Charlotte Arzouian, Deputy Middle School Editor

At most schools, having lunch with a teacher seems like it would be a raffle prize. At Poly, however, eating with a dean is anything but a pretty scene. Dean’s lunches were introduced to middle school students in an assembly about a week ago as a new form of discipline.

Dean’s lunches are an extension to Poly’s long-standing punishment of being sent to the dean, and have added to Poly’s traditional motto, “Mind, Body, Character,”  by improving student’s choices. “Disciplinary warnings and in-school suspensions have always been a part of our code. The new system is just a reminder to stay accountable for your mistakes,” said 5th- and 6th-grade teacher Caesar Fabella. 

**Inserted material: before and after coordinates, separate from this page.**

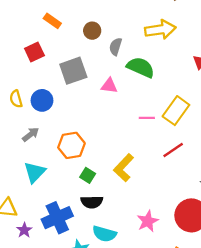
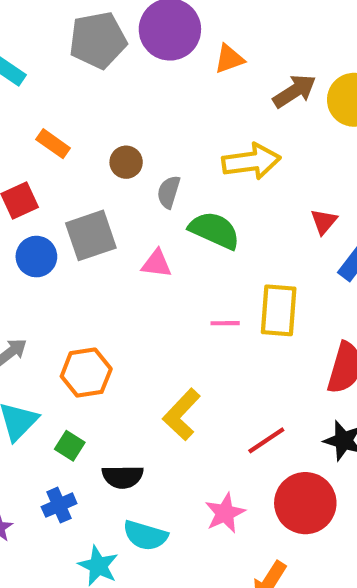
blue circle: (42, 100) -> (36, 257), moved
yellow rectangle: (176, 111) -> (279, 310), turned -32
red line: (173, 150) -> (266, 440), moved
green square: (88, 175) -> (70, 446), moved
blue cross: (57, 218) -> (59, 505), size x0.6

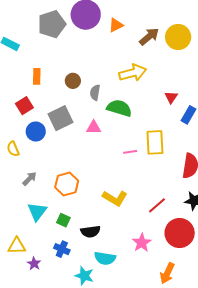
orange rectangle: (53, 144) -> (37, 76), turned 63
yellow L-shape: (182, 414) -> (115, 198), turned -95
blue cross: (59, 505) -> (62, 249), turned -35

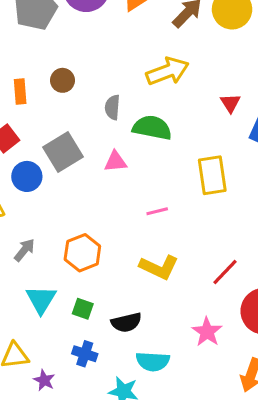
brown circle: (73, 81) -> (63, 80), moved
pink line: (130, 152) -> (157, 211), moved

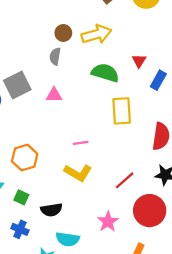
brown circle: (63, 80) -> (63, 33), moved
green semicircle: (152, 128) -> (105, 73), moved
pink line: (157, 211) -> (81, 143), moved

“The purpose of these lunches is to give students the time to reflect upon poor decisions and help them to make more informed and better decisions in the future. Support and advocacy is at the center of all that we do as Middle School Deans,” says Middle School Dean Alia Carponter-Walker.

However, the new system allows only five minutes for students to secure food at Commons before reporting to the room and the time provided. Regardless of the reason, being late results in another reflective meal. 

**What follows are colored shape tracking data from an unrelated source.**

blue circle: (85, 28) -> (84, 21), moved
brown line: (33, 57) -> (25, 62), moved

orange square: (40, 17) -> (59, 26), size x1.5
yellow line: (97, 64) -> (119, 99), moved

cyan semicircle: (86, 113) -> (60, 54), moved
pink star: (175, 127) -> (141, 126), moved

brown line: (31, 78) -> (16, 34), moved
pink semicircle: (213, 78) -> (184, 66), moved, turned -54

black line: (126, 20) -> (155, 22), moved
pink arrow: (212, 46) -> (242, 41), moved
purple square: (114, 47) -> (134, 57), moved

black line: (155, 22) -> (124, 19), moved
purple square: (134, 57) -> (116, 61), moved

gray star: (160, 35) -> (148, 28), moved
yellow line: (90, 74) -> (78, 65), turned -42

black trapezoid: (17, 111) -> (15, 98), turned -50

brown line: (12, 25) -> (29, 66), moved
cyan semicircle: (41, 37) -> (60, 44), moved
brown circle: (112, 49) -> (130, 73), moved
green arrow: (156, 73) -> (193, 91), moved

The student sits in a room with one of the deans or Director of Student Life Jared Winston, and proceeds to eat lunch in silence while answering reflective questions. These questions were created by the deans and aim to help students think about what they did wrong in effort to improve next time.     

Head of Middle School André Del Valle identified “saying something to a student that is intentionally meant to hurt them as a person, cutting classes and not being where you are expected to be, bullying other students, picking on other students,” as all types of activities students execute repeatedly that land them a dean’s lunch after being spoken to multiple times. To top it off, an email is also sent to parents when their child receives a dean’s lunch.

Countless dean lunches result in significant consequences. Middle School Dean Alia Carponter-Walker reiterated the dean’s lunch “scale,” in an email to The Polygon. Each Dean Lunch requires students to complete a reflection sheet. If students are tardy to or miss a Dean Lunch they must attend an additional one. The following are the disciplinary correlations for these Middle School behavioral violations:


1 Deans Lunch = Email home to share next steps and explain the situation


3 Deans Lunches = In-School Suspension (ISS)


1 Infraction post ISS = Out-of-School Suspension (OSS)


1 Infraction post OSS = Disciplinary Warning


Many students seemed petrified when they first heard about Poly’s new form of discipline. An eerie silence grew in the theater when it was introduced.

To some, the system may appear overkill, but it is not without a purpose. “I don’t want people to think that dean’s lunches are just for someone to be in trouble. I think a lot of people see it as punitive, unruly — just a punishment. And I like to think about every opportunity to learn and grow, so I want people to think of it as a different way to think about an issue,” said Middle School Dean Peter Soto.

 Although dean’s lunches cannot be given without a warning, one action can be equivalent to multiple dean’s lunches or a greater consequence. “I don’t want people to think that we have dean’s lunches because we have bad students,” added Del Valle. “We are having dean’s lunches to become more thoughtful and reflective about the choices we make as students, and just as importantly, as members of a bigger community.”